House prices ‘have further 17pc to fall’ - Telegraph -The recent rises in house prices will prove to be a false dawn because of the broader problems facing the British economy, Fitch Ratings said yesterday. The ratings agency predicted that house prices in Britain would fall by around 30pc in total from the October 2007 peak, indicating that they have a further 17pc left to fall. The current average house price of £162,000 is 13pc lower than that peak, Fitch said.

Lights dim for American banks in London, but rivals rush to fill the gap - TelegraphLondon seems to be losing favour with US banks. JP Morgan and Citigroup have just followed Merrill Lynch in parting ways with their top bankers in the British capital.

EU warns UK’s debt is ‘unsustainable’ - A damning report by the European Commission on the long-term prospects for Britain's public finances warns that Britain is at "high risk" of running unsustainable debts – implying that the nation will be unable to service its debts and that only default or high inflation can relieve the burden. The Commission's 2009 Sustainability Report says that Britain will suffer a "sustainability gap" of 12.4 per cent of GDP – meaning tax rises or spending cuts amounting to close to £200bn a year.

BOE Should Buy as Much as 200 Billion Pounds in Bonds, BCC Says -(Bloomberg) -- The Bank of England should expand its bond-purchase program to as much as 200 billion pounds ($316 billion) next month to secure Britain’s recovery from recession, the British Chambers of Commerce said. “With quantitative easing, there’s still scope for some more,” David Frost, director general of the BCC, said in a Bloomberg Television interview. “This fragile recovery we’ve started to see really needs to be nurtured, so we’re saying perhaps another 25 billion pounds could be put into that.”

Talking down the pound - The UK's mountain of public and private debt overshadows the pound, as does the nagging knowledge that the size of the country's banking sector in relation to her national income is one of the highest in the world. Taken together, the liabilities of Britain's banks amount to something like 450 per cent of her gross domestic product – far higher than in the US (100 per cent) or the rest of Europe (typically 200 per cent or 300 per cent). We may not have to rescue any more banks, but no one can be quite sure. Again, unhelpfully for sterling, is the currency and maturity mismatches between the UK's external assets and liabilities, as if the whole country were a badly exposed bank.

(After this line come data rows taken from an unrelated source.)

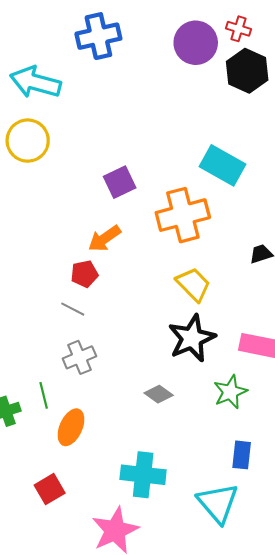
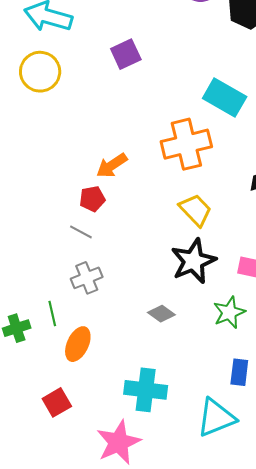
purple square: (120, 182) -> (126, 54), moved
cyan triangle: (218, 503) -> (216, 418), turned 48

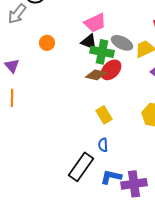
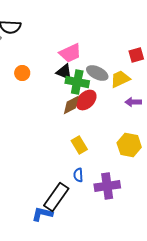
brown diamond: (96, 75) -> (71, 105), turned -40
blue L-shape: (111, 177) -> (42, 214), moved
purple cross: (134, 184) -> (107, 186), moved

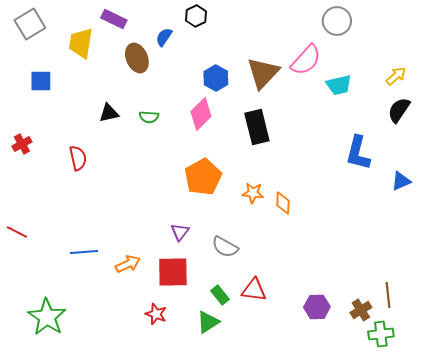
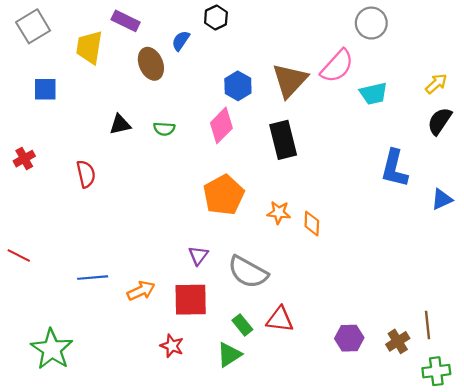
gray semicircle: (225, 247) -> (248, 272), size x1.4
green cross: (381, 334) -> (436, 371), moved

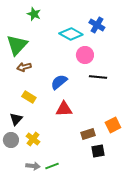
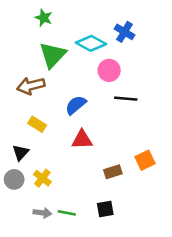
green triangle: (17, 45) -> (53, 55), moved
brown arrow: (24, 67) -> (31, 86), size x1.5
black square: (98, 151) -> (105, 209), moved
green line: (52, 166) -> (67, 213), turned 32

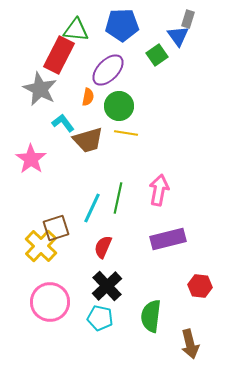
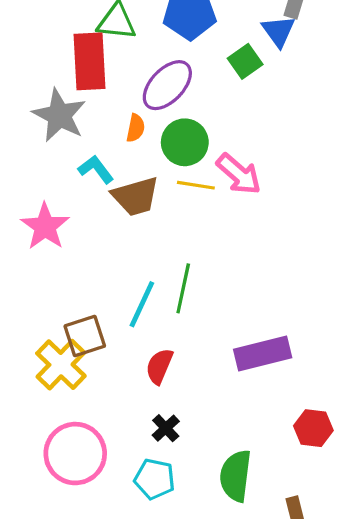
red rectangle: (59, 55) -> (90, 61), turned -30
pink arrow: (159, 190) -> (239, 174), moved, turned 120
black cross: (107, 286) -> (166, 428), size x0.6

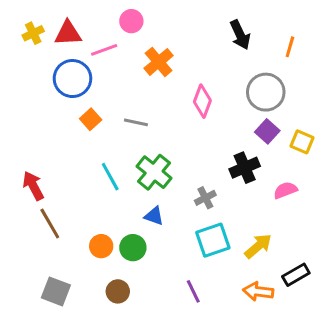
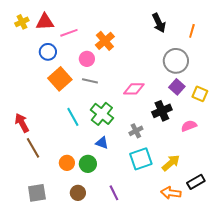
pink circle: (131, 21) -> (87, 59), moved
blue circle: (72, 79) -> (48, 52), size x0.7
pink diamond: (202, 101) -> (134, 89), moved, turned 70
orange square: (91, 119) -> (60, 79), size x1.6
gray square: (56, 291) -> (37, 193), turned -30
purple line: (193, 291) -> (114, 193), moved

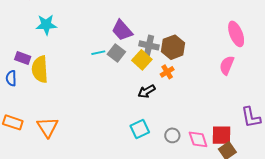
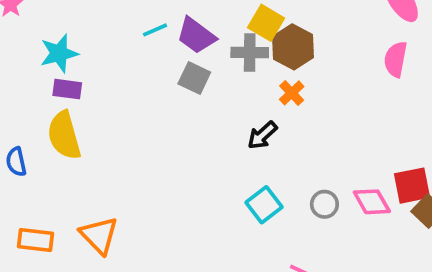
cyan line: (98, 53) -> (155, 30), moved
purple rectangle: (23, 58) -> (67, 89), moved
yellow square: (142, 60) -> (266, 23), moved

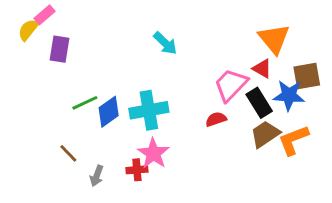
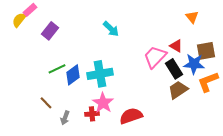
orange triangle: (274, 39) -> (192, 17), moved, size x0.6
purple rectangle: (59, 49) -> (50, 31), moved, turned 30
red semicircle: (216, 119) -> (131, 116), moved, size x1.6
orange L-shape: (293, 140) -> (208, 82), moved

Pity the pound - World Bank Crisis Talk: A significantly devalued dollar and pound certainly won't bode well for the eurozone's attempt to export its way out of the recession. The US has a key benefit over its British counterpart: size. Markets can abandon sterling, with little ramifications for the global economy. The same cannot be said for the dollar. Nevertheless, policymakers in the United States would be circumspect to take note of the woes on the other side of the Pond.

Why it’s a good thing the pound is weaker - One of life's current mysteries is why people are so surprised at the abrupt decline of sterling, and in particular the weakness of the past few weeks when the markets came to the conclusion that the Bank of England would like to see the rate lower. Tactically it makes far more sense to get sterling down a bit now, so that those buyers might reasonably look forward to a bounce next year. Our debt will be a lot easier to sell if we can offer the hope of a bit of currency appreciation as well.

1 comment:

TomCat said...

RJS, the sheer quantity of information here is mind boggling.

Off topic, check your listing on other blog rolls. You aren't updating at PP. There it says your last post was three weeks ago.

One thing jumped out at me. Deputy Assistant for Economy Policy), with regard to whether our largest banks are too big and should be broken up: We have created them, and we’re sort of past that point, and I think that in some sense, the genie’s out of the bottle and what we need to do is to manage them and to oversee them, as opposed to hark back to a time that we’re unlikely to ever come back to or want to come back to

Hogwash to big to fail guarantees failure, and that guarantees future bubbles, busts and bailouts. If we can't cork the bottle, then they need to be socialized for the common good. However, I prefer breaking them up to that.